Gratuito patrocinio, i carichi pendenti per reati patrimoniali non escludono il beneficio
Lo ha stabilito la Corte di cassazione, sentenza n. 22854/2024, affermando un principio di diritto
Più garanzie per l’imputato di ottenere il beneficio del gratuito patrocinio in caso di presentazione di una dichiarazione di reddito sotto soglia. La Corte di cassazione, sentenza n. 22854/2024, affermando un principio di diritto, ha infatti chiarito che il tribunale non può ritenere la dichiarazione inattendibile semplicemente perché il richiedente “sarebbe gravato da carichi pendenti per reati contro il patrimonio” peraltro “non meglio indicati” e perché non è statO depositato il “certificato del casellario giudiziale”. Per la IV Sezione penale non si tratta di “specifici ed oggettivi elementi fattuali” di portata tale “da far ritenere che l’imputato percepisse redditi illeciti nel corso dell’anno 2019”.
Accolto dunque il ricorso di un uomo contro l’ordinanza del Presidente del Tribunale di Sciacca che aveva rigettato la sua opposizione contro il decreto del GIP che ne aveva respinto la domanda di ammissione al patrocinio a spese dello Stato. L’imputato con istanza autocertificata aveva attestato la consistenza del nucleo familiare e un reddito 6.573,80 euro, inferiore a quello stabilito dalla legge per l’ammissione al beneficio. Il GIP, tuttavia, aveva considerato “rilevante” anche il reddito non rientrante nella base imponibile “perché tratto da attività illecita”, valorizzando “almeno quattro procedimenti per reati contro il patrimonio”. Procedimenti che “facevano presumere che l’imputato si alimentasse con attività illecite e che avesse un reddito superiore”.
L’imputato si è rivolto alla Suprema sostenendo che il ragionamento del presidente del Tribunale segue “uno schema logico presuntivo basato sulla circostanza, negativa, della mancata produzione del certificato del casellario giudiziale, in modo da inferirne il ragionevole convincimento della esistenza di redditi occultati derivanti da attività illecita”. Ma, prosegue, si tratta di un ragionamento di “portata meramente congetturale” che nasconde una “sostanziale elusione dell’obbligo di motivare i provvedimenti giudiziari”.
E la Cassazione gli ha dato ragione chiarendo in primis le ragioni del proprio rigore sul punto. Nell’ammissione al diritto alla difesa gratuita, argomenta la Corte, “pur non difettando un profilo di carattere patrimoniale, acquista innegabile peso la circostanza che il diritto di cui si discute si riverbera sull’effettivo esercizio del diritto di difesa nel processo penale”. “In tale ambito, quindi, appare razionale e conforme ai principi dell’ordinamento ritenere che, dato il carattere accessorio della controversia rispetto al processo penale, debbano trovare applicazione, fin dove è possibile, i principi e le regole dell’ordinamento penale”.

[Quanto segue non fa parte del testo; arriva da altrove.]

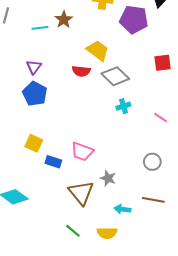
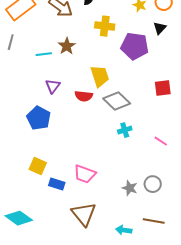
yellow trapezoid: (98, 50) -> (100, 76), turned 35
purple triangle: (34, 67) -> (53, 86), moved
gray star: (108, 178) -> (130, 188), moved

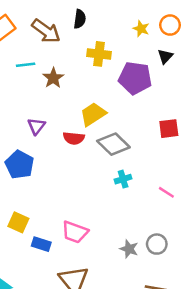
cyan line: (44, 54) -> (26, 65), moved
yellow trapezoid: (100, 76) -> (93, 114), turned -105

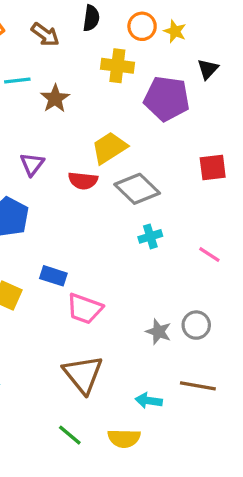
orange circle: (170, 25) -> (142, 26), moved
brown arrow: (46, 31) -> (45, 35), size x0.7
blue rectangle: (41, 244) -> (53, 276), moved

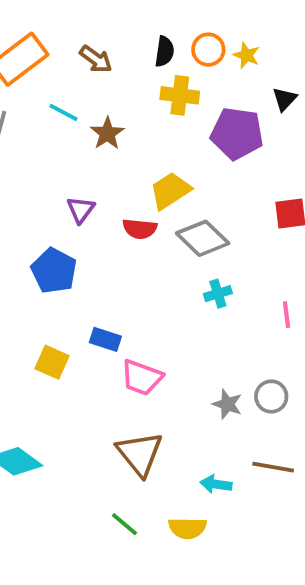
black semicircle: (91, 18) -> (164, 51), moved
cyan line: (17, 80) -> (63, 112), turned 35
pink line: (209, 254) -> (286, 315), turned 50

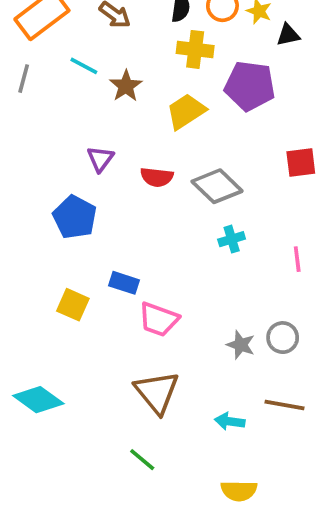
black triangle: (285, 99) -> (288, 35), moved, turned 35
yellow trapezoid: (170, 191) -> (186, 111), moved
yellow semicircle: (187, 528) -> (239, 491), moved

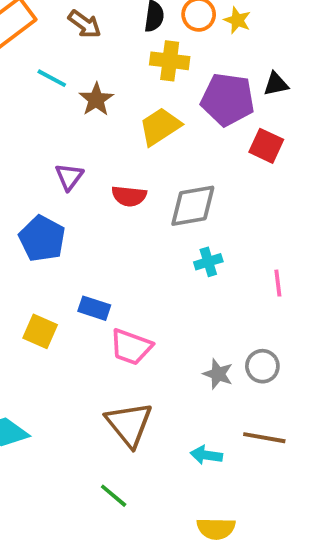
black triangle: (288, 35) -> (276, 84), moved
red square: (301, 162) -> (266, 146), moved, turned 32
gray diamond: (217, 186) -> (193, 206), turned -54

Dunque, a seguito del rigetto dell’istanza, il ricorrente può devolvere l’intera questione al giudice dell’opposizione che dovrà applicare la regola del giudizio prevista dall’art. 96 Dpr n. 115/2002, secondo la quale l’istanza va respinta “se vi sono fondati motivi per ritenere che l’interessato non versa nelle condizioni di cui agli articoli 76 e 92 del Dpr n. 115/2002, tenuto conto delle risultanze del casellario giudiziale, del tenore di vita, delle condizioni personali e familiari, e delle attività economiche eventualmente svolte”. Un giudizio che però “comporta per il giudice l’obbligo di motivare in relazione ai contenuti probatori, anche indiziari, acquisiti al processo”.
Da qui l’affermazione del seguente principio di diritto: “Il giudizio di cui all’art. 99 Dpr n. 115/2002 avverso il provvedimento con cui il magistrato competente rigetta l’istanza di ammissione non è a critica vincolata e consente una piena devoluzione delle questioni relative all’accertamento dei presupposti del beneficio al giudice competente”. “A seguito del rigetto dell’istanza, a prescindere dalle ragioni indicate nel provvedimento, posto che il ricorrente può devolvere l’intera questione al giudice dell’opposizione, lo stesso giudice dovrà applicare la regola di giudizio corrispondente a quella prevista dall’art. 96 Dpr n. 115/2002, con l’obbligo di procedere alla valutazione composita degli indici ivi indicati, compresi quelli indiziari (nel rispetto delle previsioni dell’art. 192 cod.proc.pen.), secondo le acquisizioni del processo e senza dare ingresso a presunzioni assolute o a criteri di gerarchia tra le medesime fonti di prova”.